■ Records supplied
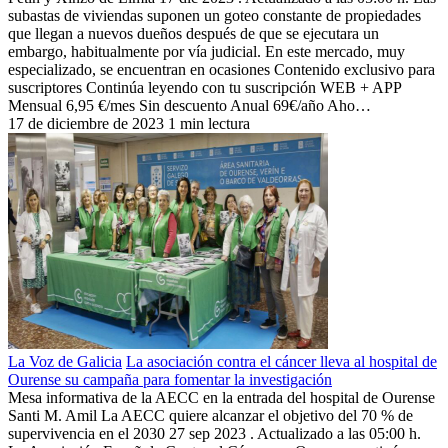
subastas de viviendas suponen un goteo constante de propiedades
que llegan a nuevos dueños después de que se ejecutara un
embargo, habitualmente por vía judicial. En este mercado, muy
especializado, se encuentran en ocasiones Contenido exclusivo para
suscriptores Continúa leyendo con tu suscripción WEB + APP
Mensual 6,95 €/mes Sin descuento Anual 69€/año Aho…
17 de diciembre de 2023
1 min lectura
La Voz de Galicia
La asociación contra el cáncer lleva al hospital de
Ourense su campaña para fomentar la investigación
Mesa informativa de la AECC en la entrada del hospital de Ourense
Santi M. Amil La AECC quiere alcanzar el objetivo del 70 % de
supervivencia en el 2030 27 sep 2023 . Actualizado a las 05:00 h.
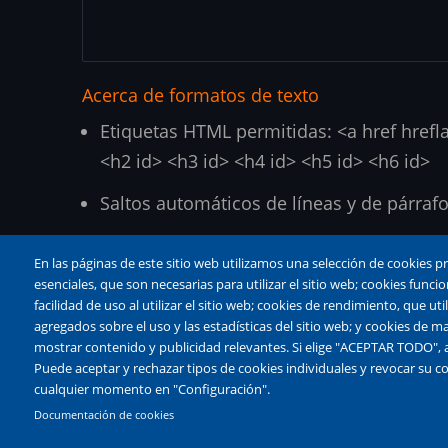
Acerca de formatos de texto
Etiquetas HTML permitidas: <a href hrefl
<h2 id> <h3 id> <h4 id> <h5 id> <h6 id>
Saltos automáticos de líneas y de párrafo
Las direcciones de correos electrónicos
En las páginas de este sitio web utilizamos una selección de cookies p
esenciales, que son necesarias para utilizar el sitio web; cookies fun
facilidad de uso al utilizar el sitio web; cookies de rendimiento, que u
agregados sobre el uso y las estadísticas del sitio web; y cookies de ma
mostrar contenido y publicidad relevantes. Si elige "ACEPTAR TODO", a
Puede aceptar y rechazar tipos de cookies individuales y revocar su c
cualquier momento en "Configuración".
© 2026 andandaeh, All rights reserved.
Documentación de cookies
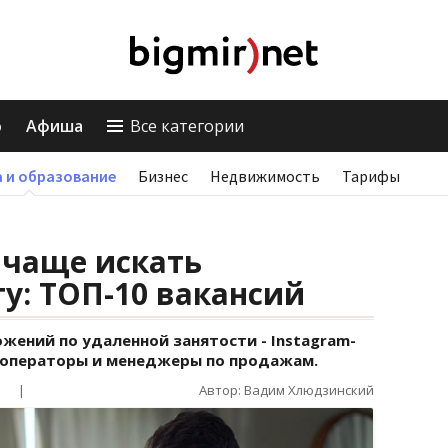
о
Афиша
Все категории
 и образование
Бизнес
Недвижимость
Тарифы
 чаще искать
у: ТОП-10 вакансий
жений по удаленной занятости - Instagram-
 операторы и менеджеры по продажам.
|
Автор: Вадим Хлюдзинский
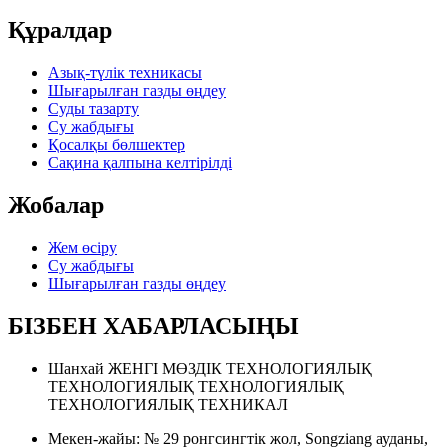
Құралдар
Азық-түлік техникасы
Шығарылған газды өңдеу
Суды тазарту
Су жабдығы
Қосалқы бөлшектер
Сақина қалпына келтірілді
Жобалар
Жем өсіру
Су жабдығы
Шығарылған газды өңдеу
БІЗБЕН ХАБАРЛАСЫҢЫ
Шанхай ЖЕНГІ МӨЗДІК ТЕХНОЛОГИЯЛЫҚ
ТЕХНОЛОГИЯЛЫҚ ТЕХНОЛОГИЯЛЫҚ
ТЕХНОЛОГИЯЛЫҚ ТЕХНИКАЛ
Мекен-жайы: № 29 ронгсингтік жол, Songziang ауданы,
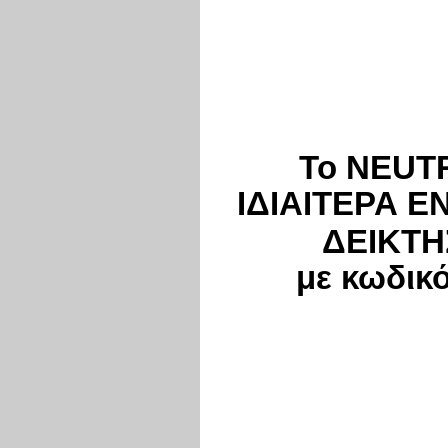
Το NEUTR
ΙΔΙΑΙΤΕΡΑ Ε
ΔΕΙΚΤΗ
με κωδικ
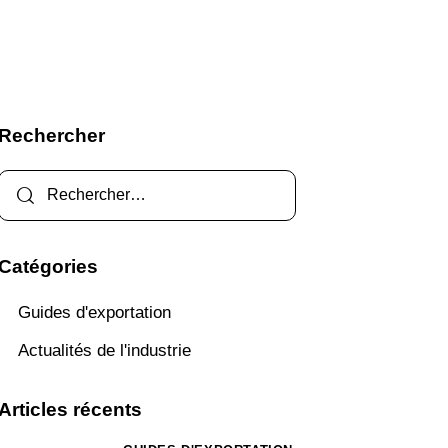
Rechercher
Catégories
Guides d'exportation
Actualités de l'industrie
Articles récents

■ Problem description
Give back exactly the lines from the line with "Сақина қалпына келтірілді" through the end of the material above, inclusive, with no pictures.

■ Answer to the exercise
Сақина қалпына келтірілді
Жобалар
Жем өсіру
Су жабдығы
Шығарылған газды өңдеу
БІЗБЕН ХАБАРЛАСЫҢЫ
Шанхай ЖЕНГІ МӨЗДІК ТЕХНОЛОГИЯЛЫҚ
ТЕХНОЛОГИЯЛЫҚ ТЕХНОЛОГИЯЛЫҚ
ТЕХНОЛОГИЯЛЫҚ ТЕХНИКАЛ
Мекен-жайы: № 29 ронгсингтік жол, Songziang ауданы,
Το NEUTR
ΙΔΙΑΙΤΕΡΑ Ε
ΔΕΙΚΤΗ
με κωδικ
Rechercher
Catégories
Guides d'exportation
Actualités de l'industrie
Articles récents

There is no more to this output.